In Multiplex (No 2), Finkelstein J was of the view that this provision enabled him to make an order for discovery from a group member. I respectfully adopt his Honour's opinion. Moreover, s 48(1) of the CPA will, from January 2011, enable a court to make:
any order or give any direction it considers appropriate to further the overarching purpose in relation to pre-trial procedures.
...
[54] Secondly, it was submitted that because the focus of a Pt 4A proceeding is on the representative plaintiff's claim, then this in some way militates against the court facilitating ADR processes of the claim by the group. I reject this proposition outright. My own experience in Pt IVA cases has been that early discussion concerning the size and quantum of the group claim has facilitated resolution and a fast track settlement process; in doing so it has obviated the necessity for a lengthy trial, a judgment and then complicated arguments concerning causation and damages in relation to the claims of the group members. This approach is, of course, all the more relevant given the impending introduction of the CPA To focus in the pre-trial ADR process solely on the representative plaintiff's claim is both blinkered and contrary to the interests of justice.
[55] Thirdly, counsel for Mr Thomas is correct in saying that there is no material before the court to substantiate the proposition that Powercor needs this information to enable it to prepare for the mediation. Counsel pointed particularly to the fact that despite opportunities to do so, Mr Shute, the solicitor for Powercor, had not said a word about its desire to obtain such information for the purpose of a mediation or its bona fides in relation to settlement discussion. There was some force in this submission, however, I think it flies in the face of Powercor's statutory obligations and experience. Powercor will be obliged by s 22 of the CPA to 'use reasonable endeavours to resolve a dispute by agreement'. This is also consistent with my own experience with group proceedings - the likelihood of resolution is inevitably enhanced by a defendant having, in a general sense, an idea of the quantum of the claim in the event that liability is established against it.

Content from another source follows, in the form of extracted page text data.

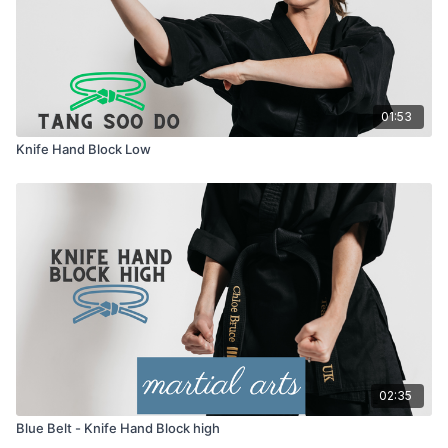
01:53
Knife Hand Block Low
02:35
Blue Belt - Knife Hand Block high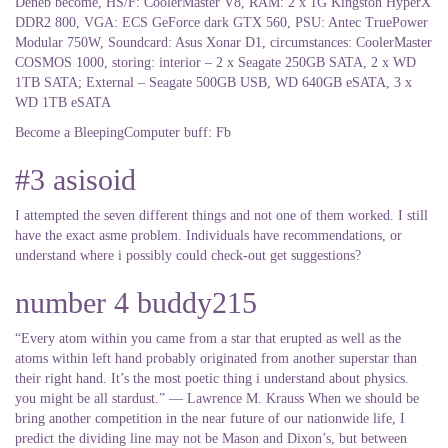
Deneb become, HS/F: CoolerMaster V8, RAM: 2 x 1G Kingston HyperX
DDR2 800, VGA: ECS GeForce dark GTX 560, PSU: Antec TruePower
Modular 750W, Soundcard: Asus Xonar D1, circumstances: CoolerMaster
COSMOS 1000, storing: interior – 2 x Seagate 250GB SATA, 2 x WD
1TB SATA; External – Seagate 500GB USB, WD 640GB eSATA, 3 x
WD 1TB eSATA
Become a BleepingComputer buff: Fb
#3 asisoid
I attempted the seven different things and not one of them worked. I still
have the exact asme problem. Individuals have recommendations, or
understand where i possibly could check-out get suggestions?
number 4 buddy215
“Every atom within you came from a star that erupted as well as the
atoms within left hand probably originated from another superstar than
their right hand. It’s the most poetic thing i understand about physics.
you might be all stardust.” ― Lawrence M. Krauss When we should be
bring another competition in the near future of our nationwide life, I
predict the dividing line may not be Mason and Dixon’s, but between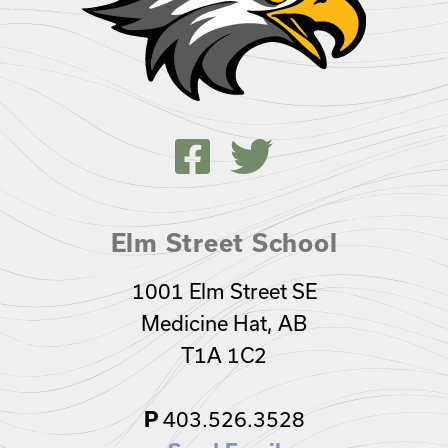
Elm Street School
1001 Elm Street SE
Medicine Hat, AB
T1A 1C2
403.526.3528
P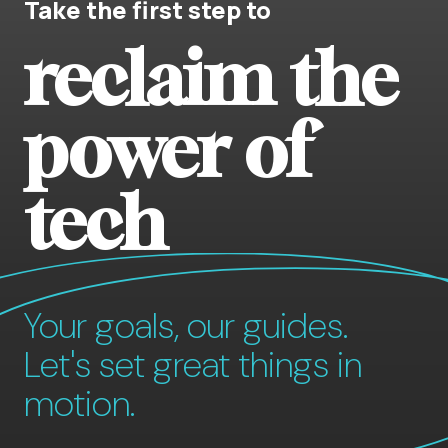
Take the first step to
reclaim the
power of
tech
Your goals, our guides.
Let's set great things in
motion.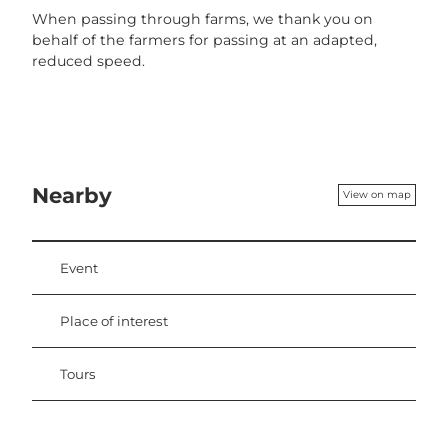
When passing through farms, we thank you on
behalf of the farmers for passing at an adapted,
reduced speed.
Nearby
View on map
Event
Place of interest
Tours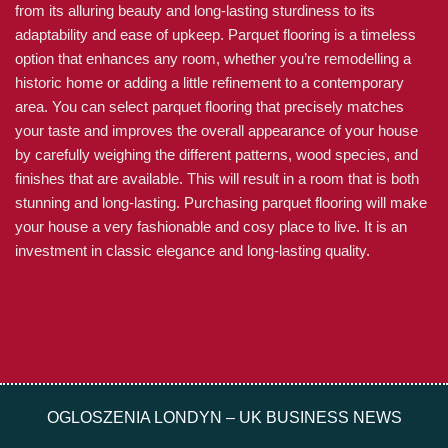
from its alluring beauty and long-lasting sturdiness to its
adaptability and ease of upkeep. Parquet flooring is a timeless
option that enhances any room, whether you’re remodelling a
historic home or adding a little refinement to a contemporary
area. You can select parquet flooring that precisely matches
your taste and improves the overall appearance of your house
by carefully weighing the different patterns, wood species, and
finishes that are available. This will result in a room that is both
stunning and long-lasting. Purchasing parquet flooring will make
your house a very fashionable and cosy place to live. It is an
investment in classic elegance and long-lasting quality.
OGLOSZENIA LONDYN – UK BUSINESS NEWS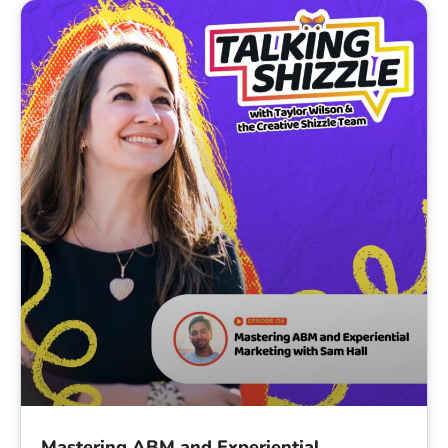
Mastering ABM and Experiential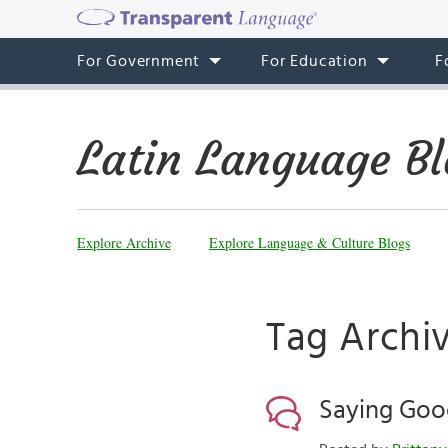
For Government
For Education
F
Latin Language Bl
Explore Archive
Explore Language & Culture Blogs
Tag Archiv
Saying Goo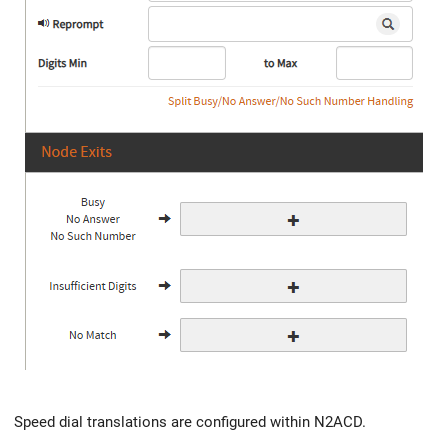
Speed dial translations are configured within N2ACD.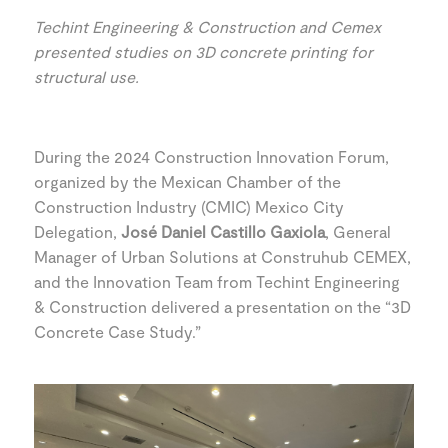
Techint Engineering & Construction and Cemex
presented studies on 3D concrete printing for
structural use.
During the 2024 Construction Innovation Forum,
organized by the Mexican Chamber of the
Construction Industry (CMIC) Mexico City
Delegation,
José Daniel Castillo Gaxiola
, General
Manager of Urban Solutions at Construhub CEMEX,
and the Innovation Team from Techint Engineering
& Construction delivered a presentation on the “3D
Concrete Case Study.”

[56] I am satisfied that prior to any ADR Powercor should be provided with information that will assist it in determining the likely quantum of the claim it is to meet. Indeed, I would have reached this conclusion absent the introduction of the CPA Its imminent proclamation has merely fortified my view that Powercor should be provided with sufficient information, relevant to the group members, to enable it to have some idea as to the size of the claim it has to meet in the event it is found liable to the group.
[57] As I have said, the provision of discovery by all group members is out of the question; however there should be a process by which Powercor can obtain such information in the form of particulars of loss and with accompanying substantiating documentation from, if possible, a representative sample of members.